■ Try it
Give again, word for word, each line of the data from the first through the one containing "Dorința noastră e să oferim". Pictures stay out.

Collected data
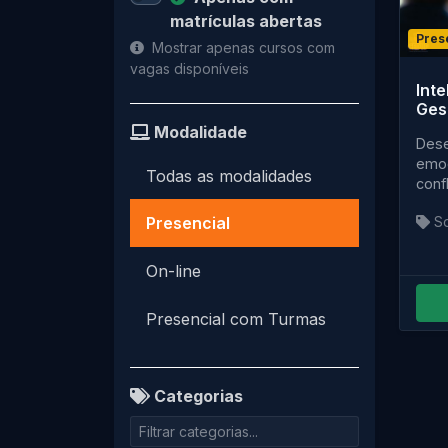
matrículas abertas
Pres
Mostrar apenas cursos com
vagas disponíveis
Inte
Ges
Modalidade
Dese
emoc
Todas as modalidades
conf
prof
S
Presencial
desa
On-line
Presencial com Turmas
Categorias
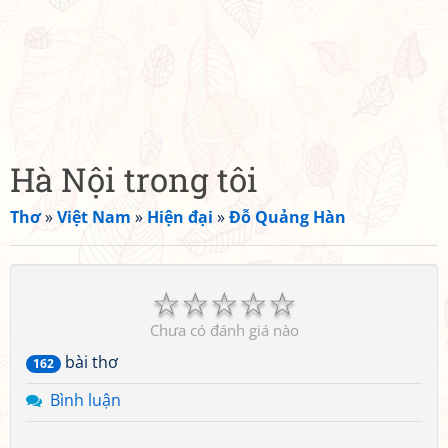
Hà Nội trong tôi
Thơ
»
Việt Nam
»
Hiện đại
»
Đỗ Quảng Hàn
☆
☆
☆
☆
☆
Chưa có đánh giá nào
bài thơ
162
Bình luận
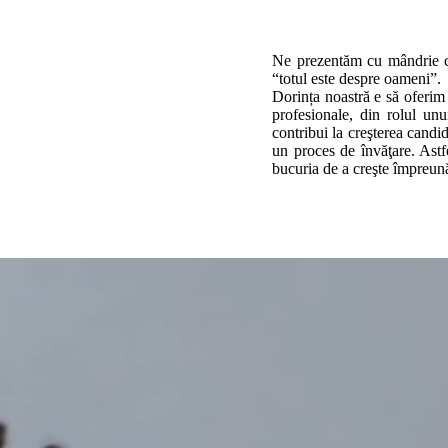
Ne prezentăm cu mândrie ca
“totul este despre oameni”.
Dorința noastră e să oferim 
profesionale, din rolul un
contribui la creşterea candi
un proces de învăţare. Astf
bucuria de a creşte împreun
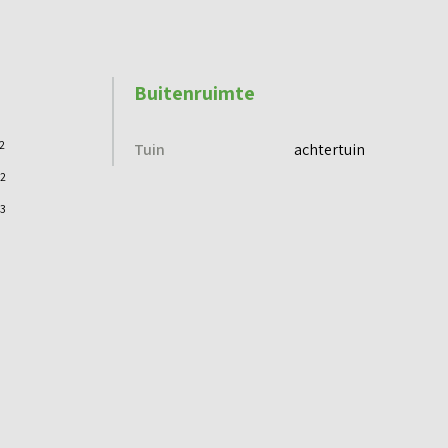
Buitenruimte
2
Tuin
achtertuin
2
3
Voorzieningen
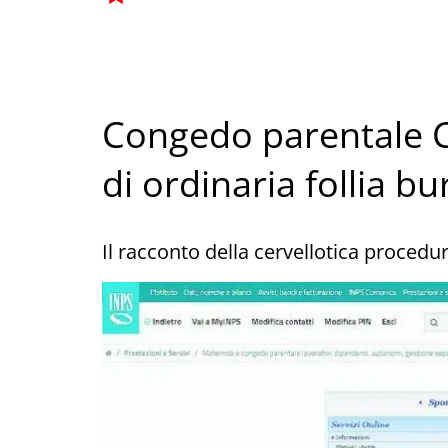
Congedo parentale Co
di ordinaria follia bu
Il racconto della cervellotica procedur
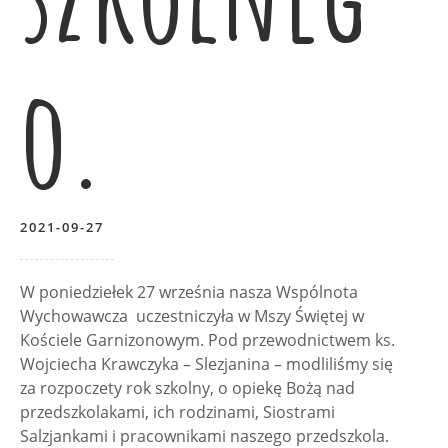
o.
2021-09-27
W poniedziełek 27 września nasza Wspólnota
Wychowawcza uczestniczyła w Mszy Świętej w
Kościele Garnizonowym. Pod przewodnictwem ks.
Wojciecha Krawczyka – Slezjanina – modliliśmy się
za rozpoczety rok szkolny, o opiekę Bożą nad
przedszkolakami, ich rodzinami, Siostrami
Salzjankami i pracownikami naszego przedszkola.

■ Response for this exercise
matrículas abertas
Pres
Mostrar apenas cursos com
vagas disponíveis
Inte
Ges
Modalidade
Dese
emoc
Todas as modalidades
conf
prof
S
Presencial
desa
On-line
Presencial com Turmas
Categorias
Hà Nội trong tôi
Thơ
»
Việt Nam
»
Hiện đại
»
Đỗ Quảng Hàn
☆
☆
☆
☆
☆
Chưa có đánh giá nào
bài thơ
162
Bình luận
Ne prezentăm cu mândrie ca
“totul este despre oameni”.
Dorința noastră e să oferim 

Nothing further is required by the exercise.